### TASK TO COMPLETE
Take the records below from their first line to the line with "れた誠は、「父親の存在」について考えるのです。", and restate those lines word for word.

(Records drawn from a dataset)
▬▬▬▬▬▬▬▬▬▬

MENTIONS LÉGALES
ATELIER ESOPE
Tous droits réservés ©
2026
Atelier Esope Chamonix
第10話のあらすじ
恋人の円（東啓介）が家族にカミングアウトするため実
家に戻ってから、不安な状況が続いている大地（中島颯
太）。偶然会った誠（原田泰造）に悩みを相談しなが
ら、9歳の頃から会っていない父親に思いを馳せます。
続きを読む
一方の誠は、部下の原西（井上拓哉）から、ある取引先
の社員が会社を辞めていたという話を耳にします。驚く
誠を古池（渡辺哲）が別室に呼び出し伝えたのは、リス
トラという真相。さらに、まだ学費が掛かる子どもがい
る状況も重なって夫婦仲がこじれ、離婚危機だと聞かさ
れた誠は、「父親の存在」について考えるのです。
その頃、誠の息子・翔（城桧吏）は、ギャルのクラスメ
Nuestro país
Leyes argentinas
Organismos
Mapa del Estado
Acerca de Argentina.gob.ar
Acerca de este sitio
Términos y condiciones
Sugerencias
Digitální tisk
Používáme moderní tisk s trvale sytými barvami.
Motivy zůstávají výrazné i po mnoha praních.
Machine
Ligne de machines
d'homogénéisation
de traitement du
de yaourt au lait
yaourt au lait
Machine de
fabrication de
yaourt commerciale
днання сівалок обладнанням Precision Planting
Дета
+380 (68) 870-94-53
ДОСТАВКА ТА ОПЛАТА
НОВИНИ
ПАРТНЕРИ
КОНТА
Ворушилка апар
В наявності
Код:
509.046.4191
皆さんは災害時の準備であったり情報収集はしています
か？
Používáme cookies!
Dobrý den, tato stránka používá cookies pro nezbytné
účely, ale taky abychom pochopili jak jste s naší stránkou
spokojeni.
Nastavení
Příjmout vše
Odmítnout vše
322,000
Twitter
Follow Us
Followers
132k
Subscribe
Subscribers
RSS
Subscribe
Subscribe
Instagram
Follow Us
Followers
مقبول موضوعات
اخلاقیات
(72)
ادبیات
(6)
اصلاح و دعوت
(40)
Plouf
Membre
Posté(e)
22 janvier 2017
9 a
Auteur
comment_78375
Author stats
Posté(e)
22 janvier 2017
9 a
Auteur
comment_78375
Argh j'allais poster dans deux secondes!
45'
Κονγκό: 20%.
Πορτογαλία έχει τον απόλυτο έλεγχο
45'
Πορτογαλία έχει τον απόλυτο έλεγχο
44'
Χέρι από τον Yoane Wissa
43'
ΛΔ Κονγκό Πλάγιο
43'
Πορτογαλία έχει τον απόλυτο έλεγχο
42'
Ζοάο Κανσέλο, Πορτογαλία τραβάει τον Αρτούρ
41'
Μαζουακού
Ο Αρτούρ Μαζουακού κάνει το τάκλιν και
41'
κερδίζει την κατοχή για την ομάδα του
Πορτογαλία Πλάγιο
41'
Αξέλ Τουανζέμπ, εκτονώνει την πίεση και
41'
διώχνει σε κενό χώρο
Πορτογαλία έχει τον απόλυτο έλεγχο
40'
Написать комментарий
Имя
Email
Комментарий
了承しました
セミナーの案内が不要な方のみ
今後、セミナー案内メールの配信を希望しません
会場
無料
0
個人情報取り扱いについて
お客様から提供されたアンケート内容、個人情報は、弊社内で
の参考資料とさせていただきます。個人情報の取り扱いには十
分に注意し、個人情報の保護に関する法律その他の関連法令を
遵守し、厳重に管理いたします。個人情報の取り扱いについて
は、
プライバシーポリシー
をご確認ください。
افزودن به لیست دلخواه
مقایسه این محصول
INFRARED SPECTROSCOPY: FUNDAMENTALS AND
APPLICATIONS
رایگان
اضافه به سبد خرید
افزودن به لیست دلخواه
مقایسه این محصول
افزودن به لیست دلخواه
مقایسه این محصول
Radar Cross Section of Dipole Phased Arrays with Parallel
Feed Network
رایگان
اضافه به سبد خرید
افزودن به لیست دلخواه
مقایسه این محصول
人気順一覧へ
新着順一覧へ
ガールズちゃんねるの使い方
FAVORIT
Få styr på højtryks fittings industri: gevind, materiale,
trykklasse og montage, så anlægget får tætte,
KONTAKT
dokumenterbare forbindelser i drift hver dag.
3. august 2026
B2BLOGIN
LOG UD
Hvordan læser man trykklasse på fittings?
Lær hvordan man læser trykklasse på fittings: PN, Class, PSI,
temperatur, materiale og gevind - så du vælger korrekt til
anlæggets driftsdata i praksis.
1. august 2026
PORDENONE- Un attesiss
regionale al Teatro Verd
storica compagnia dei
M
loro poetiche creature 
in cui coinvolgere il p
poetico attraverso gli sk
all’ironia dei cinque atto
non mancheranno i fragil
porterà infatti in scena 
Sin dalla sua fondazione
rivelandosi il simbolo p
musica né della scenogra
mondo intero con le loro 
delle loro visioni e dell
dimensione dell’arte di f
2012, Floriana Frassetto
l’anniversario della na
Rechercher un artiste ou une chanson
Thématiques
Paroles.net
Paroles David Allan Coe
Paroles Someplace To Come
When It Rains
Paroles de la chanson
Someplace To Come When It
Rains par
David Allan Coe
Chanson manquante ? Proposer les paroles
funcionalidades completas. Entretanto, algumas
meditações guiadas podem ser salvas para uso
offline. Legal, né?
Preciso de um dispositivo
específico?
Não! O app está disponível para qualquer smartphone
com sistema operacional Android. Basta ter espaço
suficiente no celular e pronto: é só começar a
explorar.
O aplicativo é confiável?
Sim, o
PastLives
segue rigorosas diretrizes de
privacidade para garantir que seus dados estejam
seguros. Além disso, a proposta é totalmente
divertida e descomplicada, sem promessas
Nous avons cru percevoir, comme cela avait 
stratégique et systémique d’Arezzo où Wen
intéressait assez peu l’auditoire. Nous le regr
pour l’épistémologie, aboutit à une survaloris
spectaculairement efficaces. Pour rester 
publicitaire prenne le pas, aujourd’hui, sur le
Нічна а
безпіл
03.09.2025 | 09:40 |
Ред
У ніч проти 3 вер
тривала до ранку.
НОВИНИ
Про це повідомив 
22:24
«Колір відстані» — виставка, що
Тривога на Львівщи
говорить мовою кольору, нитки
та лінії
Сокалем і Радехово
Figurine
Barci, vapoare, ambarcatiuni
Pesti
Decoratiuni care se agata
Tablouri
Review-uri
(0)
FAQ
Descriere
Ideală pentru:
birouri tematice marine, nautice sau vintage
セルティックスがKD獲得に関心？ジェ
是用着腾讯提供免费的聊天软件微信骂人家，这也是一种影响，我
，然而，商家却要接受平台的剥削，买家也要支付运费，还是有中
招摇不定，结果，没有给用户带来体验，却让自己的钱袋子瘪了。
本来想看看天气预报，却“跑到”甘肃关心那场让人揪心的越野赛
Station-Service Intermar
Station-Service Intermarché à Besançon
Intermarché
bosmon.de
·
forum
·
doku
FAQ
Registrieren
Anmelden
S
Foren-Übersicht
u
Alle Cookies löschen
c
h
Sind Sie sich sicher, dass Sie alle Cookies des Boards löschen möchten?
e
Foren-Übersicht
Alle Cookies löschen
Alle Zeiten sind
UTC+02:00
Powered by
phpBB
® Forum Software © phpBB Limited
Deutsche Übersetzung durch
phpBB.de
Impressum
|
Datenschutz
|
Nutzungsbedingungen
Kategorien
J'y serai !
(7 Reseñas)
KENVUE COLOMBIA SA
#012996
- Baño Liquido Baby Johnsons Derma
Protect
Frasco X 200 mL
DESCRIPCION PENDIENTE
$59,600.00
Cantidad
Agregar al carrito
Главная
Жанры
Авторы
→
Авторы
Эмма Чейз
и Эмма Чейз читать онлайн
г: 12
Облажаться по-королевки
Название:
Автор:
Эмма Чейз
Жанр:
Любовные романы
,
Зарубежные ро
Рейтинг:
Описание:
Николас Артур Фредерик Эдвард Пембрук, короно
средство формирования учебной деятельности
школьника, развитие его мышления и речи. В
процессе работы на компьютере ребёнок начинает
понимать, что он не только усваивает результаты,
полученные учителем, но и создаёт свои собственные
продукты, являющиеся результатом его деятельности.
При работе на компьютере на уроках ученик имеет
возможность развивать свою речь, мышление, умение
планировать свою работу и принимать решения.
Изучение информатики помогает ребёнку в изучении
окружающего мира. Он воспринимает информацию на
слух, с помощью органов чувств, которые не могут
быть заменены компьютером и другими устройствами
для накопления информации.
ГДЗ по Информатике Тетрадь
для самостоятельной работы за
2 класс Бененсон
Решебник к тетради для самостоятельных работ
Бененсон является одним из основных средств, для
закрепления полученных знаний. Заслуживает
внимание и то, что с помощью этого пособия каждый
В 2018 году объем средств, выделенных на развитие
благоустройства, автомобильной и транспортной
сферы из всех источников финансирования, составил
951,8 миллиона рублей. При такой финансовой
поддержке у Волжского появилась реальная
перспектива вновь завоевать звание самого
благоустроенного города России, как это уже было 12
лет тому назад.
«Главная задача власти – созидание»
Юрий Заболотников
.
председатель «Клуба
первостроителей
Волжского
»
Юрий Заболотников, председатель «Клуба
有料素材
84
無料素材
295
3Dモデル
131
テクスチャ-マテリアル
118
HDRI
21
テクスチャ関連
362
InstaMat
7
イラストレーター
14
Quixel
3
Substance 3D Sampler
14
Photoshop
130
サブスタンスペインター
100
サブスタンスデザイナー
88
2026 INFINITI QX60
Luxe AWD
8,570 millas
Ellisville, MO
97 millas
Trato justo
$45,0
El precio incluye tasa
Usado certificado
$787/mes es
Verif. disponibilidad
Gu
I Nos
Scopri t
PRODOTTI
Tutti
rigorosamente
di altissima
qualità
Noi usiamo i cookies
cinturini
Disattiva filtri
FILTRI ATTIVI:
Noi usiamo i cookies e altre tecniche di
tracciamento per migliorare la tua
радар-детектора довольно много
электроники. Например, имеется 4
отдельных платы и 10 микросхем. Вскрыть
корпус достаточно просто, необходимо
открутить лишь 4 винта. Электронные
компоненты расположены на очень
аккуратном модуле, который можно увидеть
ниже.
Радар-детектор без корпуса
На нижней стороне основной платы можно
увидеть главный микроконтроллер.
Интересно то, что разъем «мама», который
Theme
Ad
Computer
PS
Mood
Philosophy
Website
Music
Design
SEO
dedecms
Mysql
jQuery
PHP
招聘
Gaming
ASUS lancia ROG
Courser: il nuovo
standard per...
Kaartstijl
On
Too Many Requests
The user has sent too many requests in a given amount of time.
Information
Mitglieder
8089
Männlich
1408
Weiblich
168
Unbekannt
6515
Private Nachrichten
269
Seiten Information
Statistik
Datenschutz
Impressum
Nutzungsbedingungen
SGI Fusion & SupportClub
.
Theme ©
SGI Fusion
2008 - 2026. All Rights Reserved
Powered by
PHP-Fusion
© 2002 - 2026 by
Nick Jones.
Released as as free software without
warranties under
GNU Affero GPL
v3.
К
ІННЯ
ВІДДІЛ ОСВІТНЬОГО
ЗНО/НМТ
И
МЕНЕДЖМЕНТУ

▬▬▬▬▬▬▬▬▬▬

### FINISHED EXERCISE
MENTIONS LÉGALES
ATELIER ESOPE
Tous droits réservés ©
2026
Atelier Esope Chamonix
第10話のあらすじ
恋人の円（東啓介）が家族にカミングアウトするため実
家に戻ってから、不安な状況が続いている大地（中島颯
太）。偶然会った誠（原田泰造）に悩みを相談しなが
ら、9歳の頃から会っていない父親に思いを馳せます。
続きを読む
一方の誠は、部下の原西（井上拓哉）から、ある取引先
の社員が会社を辞めていたという話を耳にします。驚く
誠を古池（渡辺哲）が別室に呼び出し伝えたのは、リス
トラという真相。さらに、まだ学費が掛かる子どもがい
る状況も重なって夫婦仲がこじれ、離婚危機だと聞かさ
れた誠は、「父親の存在」について考えるのです。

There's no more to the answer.